Breakthrough of LONGi Green Energy: LONGi Green Energy Technology Co., Ltd., as the first affiliated unit, published a research paper online in the journal "Nature", reporting the research achievement that the photoelectric conversion efficiency of crystalline silicon batteries has broken through 27% through the all-laser patterning process. The team has developed a new type of dense heterojunction passivation contact, breaking through the long-standing bottleneck of heterojunction preparation in the industry within the temperature range of 180 - 210°C. The process temperature has reached 240°C. Meanwhile, the all-laser patterning process and the low-indium and silver-free metallization scheme have been developed, laying the foundation for the production of low-cost and high-efficiency BC batteries and pointing out the direction for the development of crystalline silicon solar cell technology.
For a long time, improving the conversion efficiency of crystalline silicon solar cells has been an unremitting goal pursued by researchers and the industry. The level of conversion efficiency directly determines the ability of solar cells to convert light energy into electrical energy, which in turn affects the cost and application scope of photovoltaic power generation. Early crystalline silicon solar cells had relatively low conversion efficiency due to limitations in material quality, manufacturing processes, and other factors, which to a certain extent restricted the competitiveness of solar energy in the energy market. However, with the continuous evolution of technology, significant breakthroughs in the efficiency of crystalline silicon solar cells have been achieved in recent years.
Material innovation is one of the key factors driving efficiency improvement. For instance, the research, development, and application of new silicon materials have significantly reduced impurities and defects inside the materials, minimizing electron loss during transmission and thereby enhancing photoelectric conversion efficiency. Meanwhile, progress has also been made in optimizing the thickness of silicon wafers. On the premise of ensuring sufficient light absorption, the use of thinner silicon wafers not only reduces material costs but also helps improve the overall performance of solar cells. Taking an ultra-thin silicon wafer developed by a certain enterprise as an example, when applied in solar cells, it effectively increases the short-circuit current density, laying a solid foundation for efficiency breakthroughs.
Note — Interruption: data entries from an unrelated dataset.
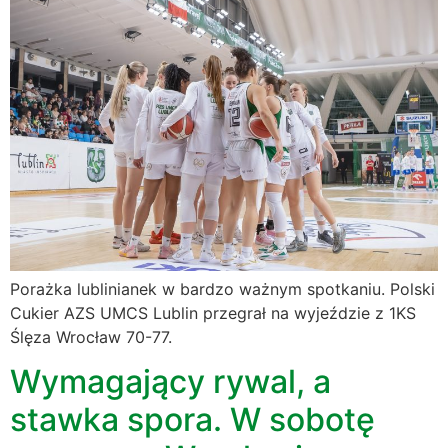
Porażka lublinianek w bardzo ważnym spotkaniu. Polski
Cukier AZS UMCS Lublin przegrał na wyjeździe z 1KS
Ślęza Wrocław 70-77.
Wymagający rywal, a
stawka spora. W sobotę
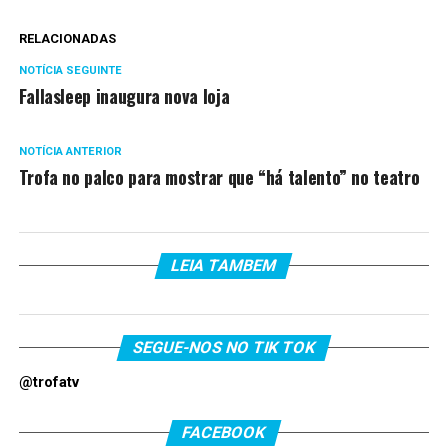
RELACIONADAS
NOTÍCIA SEGUINTE
Fallasleep inaugura nova loja
NOTÍCIA ANTERIOR
Trofa no palco para mostrar que “há talento” no teatro
LEIA TAMBEM
SEGUE-NOS NO TIK TOK
@trofatv
FACEBOOK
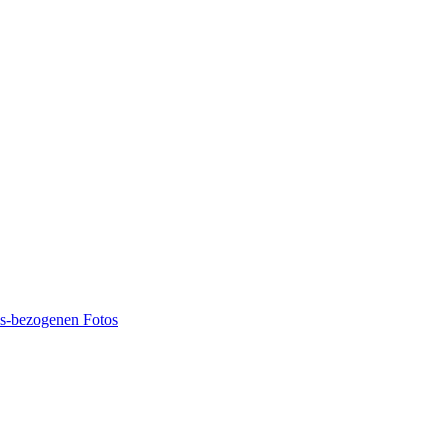
ns-bezogenen Fotos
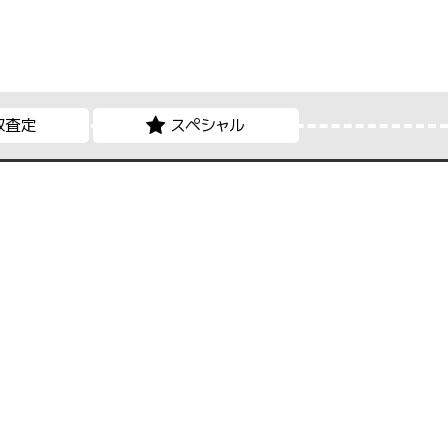
取査定
スペシャル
Structural optimization also plays an indispensable role. The emergence of Back Contact (BC) cell technology has become a major highlight in efficiency improvement. This type of cell places both positive and negative electrodes on the backside, leaving no grid lines to block the front surface. This design increases the area of the cell available for sunlight absorption and optimizes its optical performance. In terms of electrical performance, the passivated contact technology of BC cells has reached a high level, enabling separate optimization of the front and back efficiency of the cell. This avoids the issue in traditional structures where the front performance is restricted by the back design. Theoretically, the maximum efficiency limit of crystalline silicon cell technology is 29.56%, and BC technology has become a powerful approach to approach this value. Currently, the efficiency of some BC technology-based cells has achieved significant improvements, outperforming other mainstream technologies.
Numerous enterprises have played a crucial role in promoting efficiency breakthroughs of crystalline silicon solar cells. As a leader in the industry, Longi Green Energy has achieved remarkable results. In April 2025, the photoelectric conversion efficiency of its independently developed Hybrid Back Contact (HIBC) crystalline silicon solar cell reached 27.81%, pushing the exploration of the limits of monocrystalline silicon photovoltaic cells to a new height. In June of the same year, Longi Green Energy announced that the conversion efficiency of its independently developed large-area (260.9cm²) crystalline silicon-perovskite two-terminal tandem solar cell had reached 33%, while the efficiency of BC cell modules exceeded 26%. These achievements not only demonstrate the company's technological strength but also point out the direction for the development of the entire industry. Through material innovation and structural optimization, while improving efficiency, new paths have been opened up for further reducing the cost of photovoltaic power generation.
The breakthrough in the efficiency of crystalline silicon solar cells has had a profound impact on the photovoltaic industry and even the global energy pattern. On one hand, higher conversion efficiency means that more electrical energy can be generated under the same lighting conditions. This will effectively reduce the levelized cost of electricity (LCOE) of photovoltaic power generation, enhance the competitiveness of solar energy in the energy market, and accelerate the transformation of solar power generation from a supplementary energy source to a primary energy source. On the other hand, efficiency breakthroughs will also promote collaborative innovation in the upstream and downstream of the photovoltaic industry, drive the upgrading and development of related industrial chains, and create more economic and social benefits.
Looking ahead, with the continuous increase in scientific research investment and the advancement of technological innovation, the efficiency of crystalline silicon solar cells is expected to further improve and continuously approach the theoretical limit. This will provide a solid guarantee for the realization of global sustainable energy development, enabling solar energy, as a green energy source, to play a more important role in addressing climate change and meeting energy demand, thus opening a new era of cleaner and more efficient energy.